— Data records —
::::::
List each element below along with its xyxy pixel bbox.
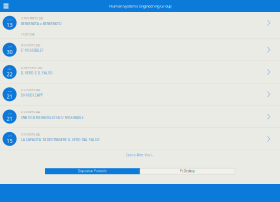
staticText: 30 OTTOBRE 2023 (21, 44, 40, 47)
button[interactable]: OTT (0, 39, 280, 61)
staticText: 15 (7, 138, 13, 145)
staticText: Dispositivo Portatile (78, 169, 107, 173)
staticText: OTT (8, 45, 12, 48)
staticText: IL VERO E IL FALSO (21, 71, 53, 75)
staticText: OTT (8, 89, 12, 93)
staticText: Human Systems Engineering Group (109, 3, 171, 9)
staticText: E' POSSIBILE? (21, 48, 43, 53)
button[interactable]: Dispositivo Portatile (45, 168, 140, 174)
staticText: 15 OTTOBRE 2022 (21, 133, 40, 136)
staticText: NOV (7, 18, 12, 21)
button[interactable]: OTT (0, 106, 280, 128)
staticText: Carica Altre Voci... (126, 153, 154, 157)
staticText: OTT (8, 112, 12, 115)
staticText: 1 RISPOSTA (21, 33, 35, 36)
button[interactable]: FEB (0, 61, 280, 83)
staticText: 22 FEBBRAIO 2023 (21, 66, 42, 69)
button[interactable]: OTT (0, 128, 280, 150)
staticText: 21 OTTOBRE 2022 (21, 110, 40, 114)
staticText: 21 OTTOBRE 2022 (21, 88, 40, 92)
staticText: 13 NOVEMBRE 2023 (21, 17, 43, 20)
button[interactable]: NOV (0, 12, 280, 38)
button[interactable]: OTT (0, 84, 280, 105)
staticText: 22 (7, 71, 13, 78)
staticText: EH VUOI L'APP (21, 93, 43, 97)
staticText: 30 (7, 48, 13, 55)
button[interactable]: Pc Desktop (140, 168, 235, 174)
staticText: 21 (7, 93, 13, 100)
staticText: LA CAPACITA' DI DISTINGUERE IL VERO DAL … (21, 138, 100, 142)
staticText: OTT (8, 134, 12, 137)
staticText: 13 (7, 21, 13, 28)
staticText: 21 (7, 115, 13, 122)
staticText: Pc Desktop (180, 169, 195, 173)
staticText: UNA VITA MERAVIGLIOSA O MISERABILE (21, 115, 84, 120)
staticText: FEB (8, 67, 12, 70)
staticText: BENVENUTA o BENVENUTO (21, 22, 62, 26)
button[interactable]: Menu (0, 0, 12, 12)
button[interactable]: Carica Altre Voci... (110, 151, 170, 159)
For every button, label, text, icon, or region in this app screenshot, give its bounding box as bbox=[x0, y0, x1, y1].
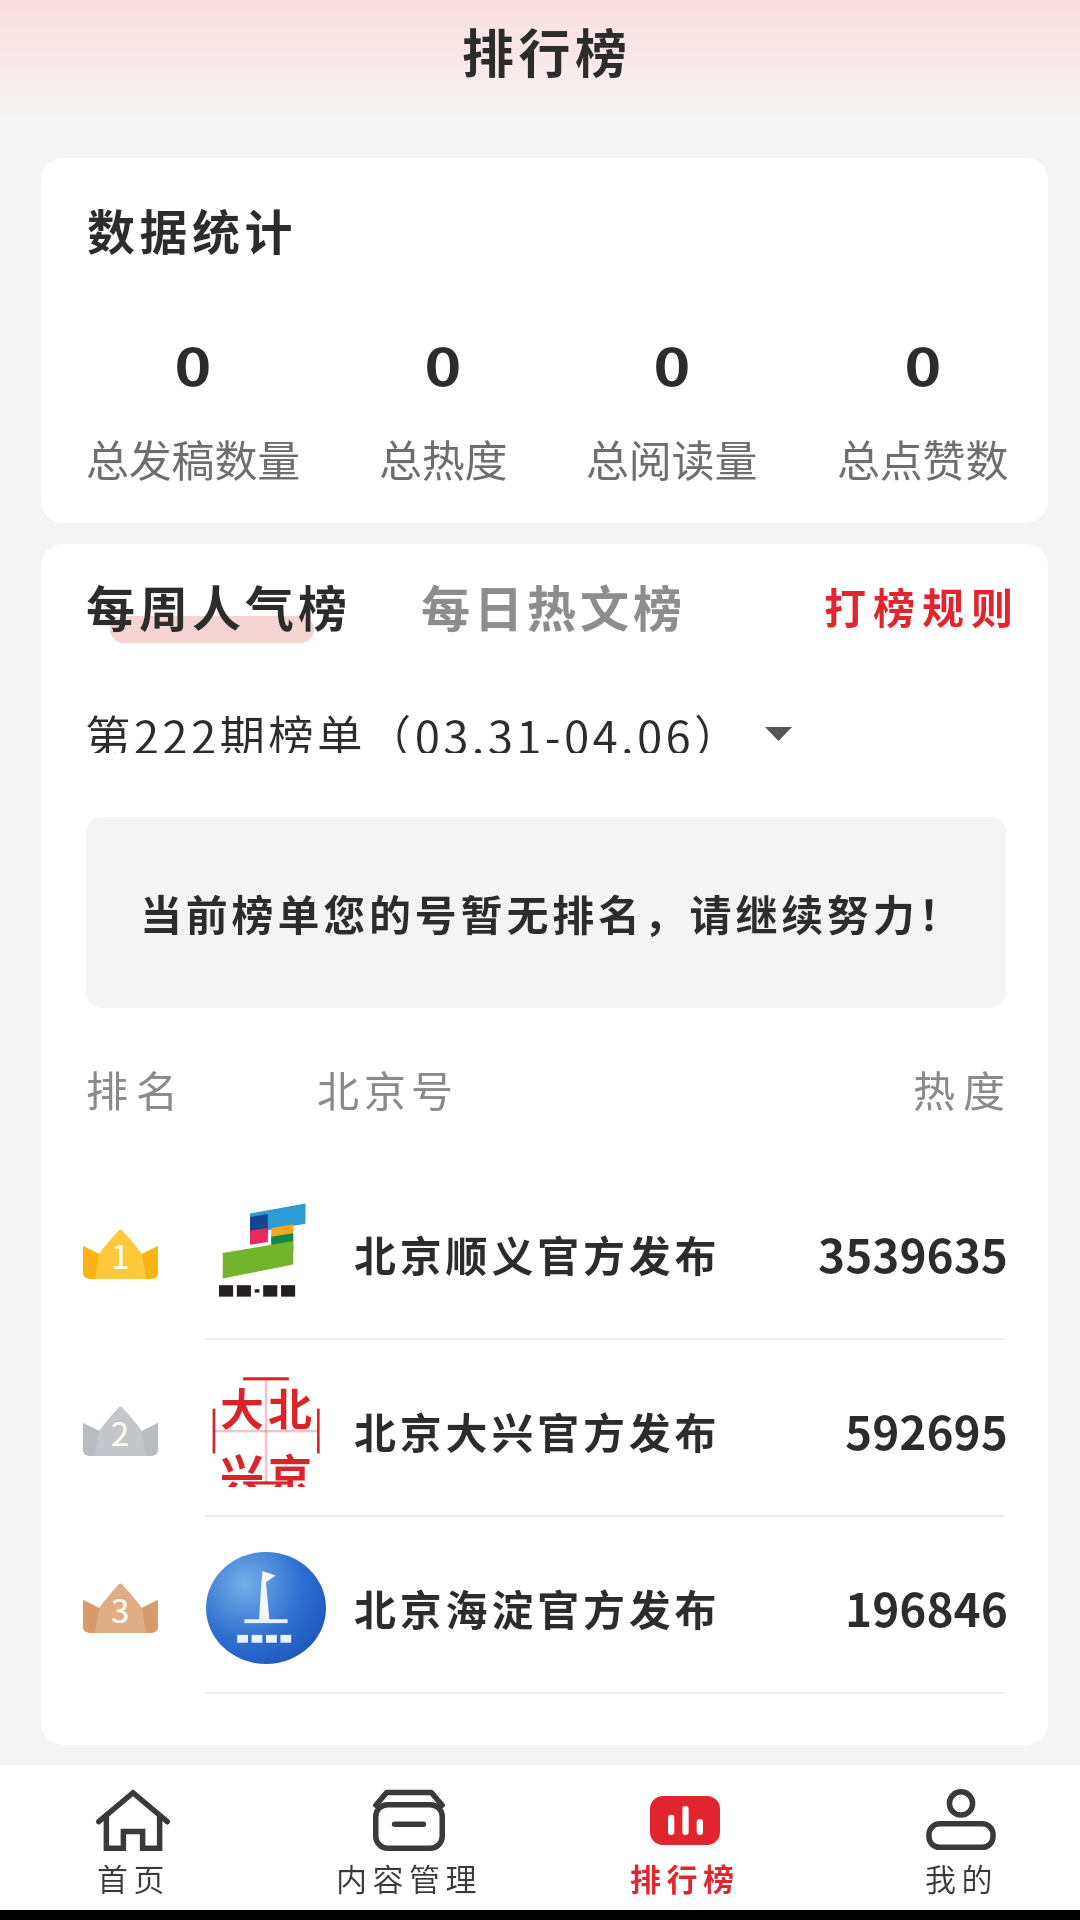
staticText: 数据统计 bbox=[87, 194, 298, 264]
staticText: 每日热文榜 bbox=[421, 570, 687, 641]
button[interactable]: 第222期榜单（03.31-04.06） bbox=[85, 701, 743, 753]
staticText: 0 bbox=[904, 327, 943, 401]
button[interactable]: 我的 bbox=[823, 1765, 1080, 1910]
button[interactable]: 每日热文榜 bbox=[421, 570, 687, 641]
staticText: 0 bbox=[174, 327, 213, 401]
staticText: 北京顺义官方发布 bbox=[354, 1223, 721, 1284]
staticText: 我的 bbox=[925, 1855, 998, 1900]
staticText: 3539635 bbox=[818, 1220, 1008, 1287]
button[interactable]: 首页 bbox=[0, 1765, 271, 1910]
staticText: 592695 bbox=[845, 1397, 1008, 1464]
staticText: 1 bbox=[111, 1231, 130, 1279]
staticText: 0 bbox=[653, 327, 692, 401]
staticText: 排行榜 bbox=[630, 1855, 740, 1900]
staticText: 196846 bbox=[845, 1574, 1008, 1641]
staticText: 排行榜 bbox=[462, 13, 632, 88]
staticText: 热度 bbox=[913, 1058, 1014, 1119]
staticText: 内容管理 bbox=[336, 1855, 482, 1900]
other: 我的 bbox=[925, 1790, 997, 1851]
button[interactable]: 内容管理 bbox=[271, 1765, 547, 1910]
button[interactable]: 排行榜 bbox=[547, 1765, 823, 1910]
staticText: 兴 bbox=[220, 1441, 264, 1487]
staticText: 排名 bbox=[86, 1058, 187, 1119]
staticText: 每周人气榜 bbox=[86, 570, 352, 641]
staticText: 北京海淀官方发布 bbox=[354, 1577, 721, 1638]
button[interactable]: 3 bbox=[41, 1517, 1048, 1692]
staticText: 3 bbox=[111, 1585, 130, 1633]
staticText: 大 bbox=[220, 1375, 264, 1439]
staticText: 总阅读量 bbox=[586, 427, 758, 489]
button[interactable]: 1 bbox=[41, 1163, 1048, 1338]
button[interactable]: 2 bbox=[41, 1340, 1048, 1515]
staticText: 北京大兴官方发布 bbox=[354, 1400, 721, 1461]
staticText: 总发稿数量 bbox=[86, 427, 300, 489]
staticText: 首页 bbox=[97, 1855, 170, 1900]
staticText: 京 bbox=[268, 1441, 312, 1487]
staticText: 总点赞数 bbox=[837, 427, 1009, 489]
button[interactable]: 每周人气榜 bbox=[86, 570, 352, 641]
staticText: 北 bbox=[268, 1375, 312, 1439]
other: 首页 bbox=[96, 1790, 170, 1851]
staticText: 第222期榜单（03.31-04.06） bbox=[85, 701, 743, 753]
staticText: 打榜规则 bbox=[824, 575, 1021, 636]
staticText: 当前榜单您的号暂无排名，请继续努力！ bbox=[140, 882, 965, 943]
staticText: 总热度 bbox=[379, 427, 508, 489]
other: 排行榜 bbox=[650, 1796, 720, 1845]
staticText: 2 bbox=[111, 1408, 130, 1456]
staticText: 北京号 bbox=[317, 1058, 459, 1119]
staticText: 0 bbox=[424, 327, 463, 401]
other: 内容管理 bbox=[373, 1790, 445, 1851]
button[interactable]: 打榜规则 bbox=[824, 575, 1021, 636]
::::::
Please state how many lines in the listing above hold the string "other", and nothing more.

4